WORK INSTRUCTIONS — Give the data again word for word; drop the pictures.

SOURCE DATA —
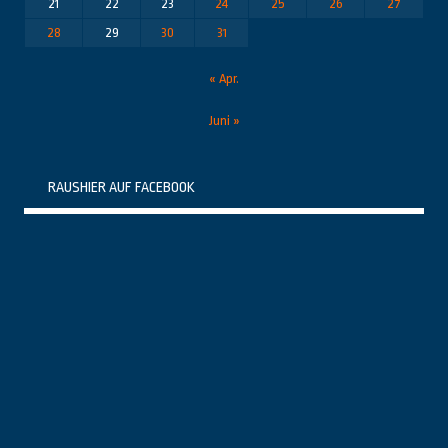
21
22
23
24
25
26
27
28
29
30
31
« Apr.
Juni »
RAUSHIER AUF FACEBOOK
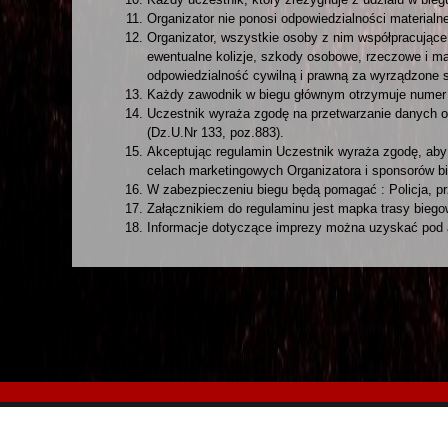
Organizator nie ponosi odpowiedzialności materialne
Organizator, wszystkie osoby z nim współpracując
ewentualne kolizje, szkody osobowe, rzeczowe i m
odpowiedzialność cywilną i prawną za wyrządzone 
Każdy zawodnik w biegu głównym otrzymuje numer s
Uczestnik wyraża zgodę na przetwarzanie danych o
(Dz.U.Nr 133, poz.883).
Akceptując regulamin Uczestnik wyraża zgodę, aby z
celach marketingowych Organizatora i sponsorów b
W zabezpieczeniu biegu będą pomagać : Policja, prz
Załącznikiem do regulaminu jest mapka trasy biego
Informacje dotyczące imprezy można uzyskać pod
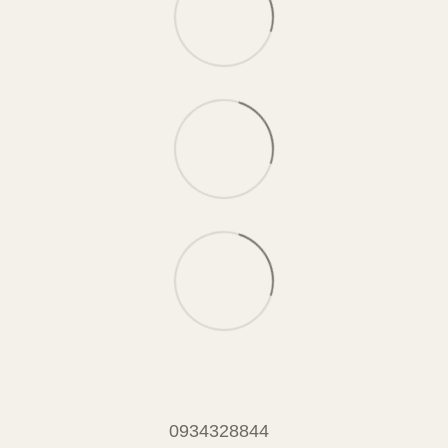
0934328844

ANSWER —
21
22
23
24
25
26
27
28
29
30
31
« Apr.
Juni »
RAUSHIER AUF FACEBOOK
Organizator nie ponosi odpowiedzialności materialne
Organizator, wszystkie osoby z nim współpracując
ewentualne kolizje, szkody osobowe, rzeczowe i m
odpowiedzialność cywilną i prawną za wyrządzone 
Każdy zawodnik w biegu głównym otrzymuje numer s
Uczestnik wyraża zgodę na przetwarzanie danych o
(Dz.U.Nr 133, poz.883).
Akceptując regulamin Uczestnik wyraża zgodę, aby z
celach marketingowych Organizatora i sponsorów b
W zabezpieczeniu biegu będą pomagać : Policja, prz
Załącznikiem do regulaminu jest mapka trasy biego
Informacje dotyczące imprezy można uzyskać pod
0934328844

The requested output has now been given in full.